Les programmes de l’été commencent à s’installer sur les écrans US prenant peu à peu la place de séries qui nous quittent à jamais ou se prennent juste un peu de vacance. Cette semaine, on reviendra donc sur quatre départs temporaires, deux définitifs, et une petite nouveauté… canadienne.
Alors, oui, c’est vrai qu’on pourrait aussi parler du retour plus qu’incompréhensible de la terrifiante Single Ladies, de la non moins désespérante Mélissa and Joey ou encore de la sympathique (mais bas de plafond) Workaholics… mais bon, on ne peut parler de tout tout le temps !
On va commencer avec un départ définitif des plus regrettables, celui de Harry’s Law, dernière création en date du très volubile David E. Kelley (Ally McBeal, The Practice, Boston Legal…) Alors oui une fois de plus c’était un legal show, oui une fois de plus il y avait des personnages complètement barrés, oui une fois de plus les affaires n’étaient pas crédibles, oui une fois de plus les intrigues amoureuses étaient relativement pitoyables et oui une fois de plus le tout était profondément marqué politiquement. Mais que voulez-vous, David E. Kelley sait apporter juste ce qu’il faut de nouveauté à sa formule pour qu’elle fonctionne à chaque fois et reste dans l’air du temps. Car malgré sa réalisation un peu dépassée, Harry’s Law s’affirme tout à fait comme une oeuvre très contemporaine, qui se prend l’Amérique réactionnaire en frontal pour mieux la démonter. Et si la formidable Kathy Bates n’atteint jamais le potentiel faramineux du duo James Spader & William Shatner de la très regrettée Boston Legal, elle n’en demeure pas moins la clé de voûte de ce programme qui aurait bien mérité une petite troisième saison.
Final Score : 3.5/5
David E. Kelley a une vraie science du legal show et il sait toujours viser juste – du moins en terme de qualité de programme, pas vraiment en terme d’audimat. A trop s’en prendre aux idées bien-pensantes qui secouent l’Amérique, il s’est sans doute mis une partie de son public à dos, à moins que ce ne soit la mise en scène quelque peu surannée (surtout en regard des séries contemporaines) qui ait fait fuir les spectateurs. Reste qu’Harry’s Law était un programme vraiment sympathique et fondamentalement jamais décevant.

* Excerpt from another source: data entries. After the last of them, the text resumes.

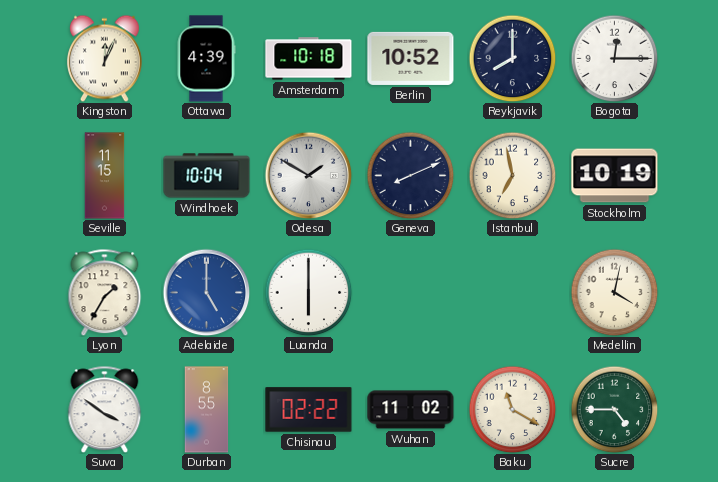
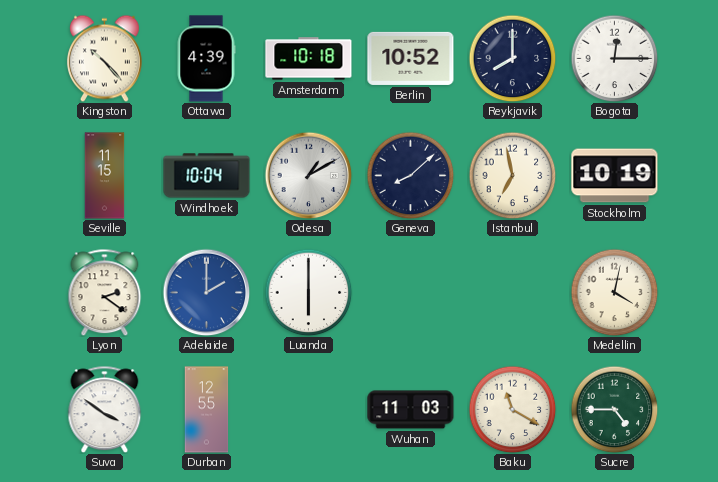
Kingston: 12:04 -> 10:23
Odesa: 1:50 -> 1:10
Geneva: 8:11 -> 8:08
Lyon: 1:35 -> 2:21
Adelaide: 5:00 -> 2:00
Durban: 8:55 -> 12:55
Chisinau: 02:22 -> none
Wuhan: 11:02 -> 11:03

Curieux programme que ce The L.A. Complex, série purement canadienne qui se déroule pourtant aux Etats-Unis et dont la diffusion dans son pays d’origine fut saluée par les critiques alors qu’elle se perdit dans la masse lors de son passage sur la CW. De quoi s’agit-il donc ? Grosso merdo de la vie de cinq jeunes adultes qui en sont tous à un niveau différent de leurs carrières mais qui rêve tous de réussir à Los Angeles (en tant que comédien, que danseuse, dans la musique ou en faisant du stand up). La plupart vit dans un fameux “complex” d’appartement et forcément ils vont s’aimer, se déchirer, se détester et se serrer les coudes. Rien de bien original là dedans ? C’est sans compter sur les scénaristes, directement issu de Degrassi, la série ado canadienne connue pour son traitement brutal de sujets épineux et sa volonté affichée de réalisme (son ancêtre était connu chez nous sous le nom de Les Années Collège… et oui, ça vous fait tilt maintenant !) Et il faut bien avouer que ce L.A. Complex s’avère justement fort complexe et traite avec force le désespoir, la lâcheté, la perte de soi, l’ironie de la célébrité et de la réussite, que provoque cette ville du rêve qui n’hésite pas à dévorer les milliers de jeune qui y débarquent chaque année pour “réussir”. C’est peut-être limite un peu trop cruel pour être tout à fait réaliste, mais ça donne un programme vraiment surprenant et qui secoue les habitudes des séries ados gentillettes.
Final Score : 4/5
Ne vous fiez pas à l’affiche quelque peu racoleuse, The L.A. Complex est sans conteste l’une des meilleures nouveautés de la saison. Son traitement brutal et sans appel fait passer un vent de fraîcheur sur une industrie de la série pour ado (ou jeune adulte) quelque peu boursouflée. D’ailleurs, The L.A. Complex s’adresse carrément à tous ceux qui se sont un jour intéressé aux milieux artistiques – une réussite, qui ne verra malheureusement sans doute sa suite diffusée qu’au canada…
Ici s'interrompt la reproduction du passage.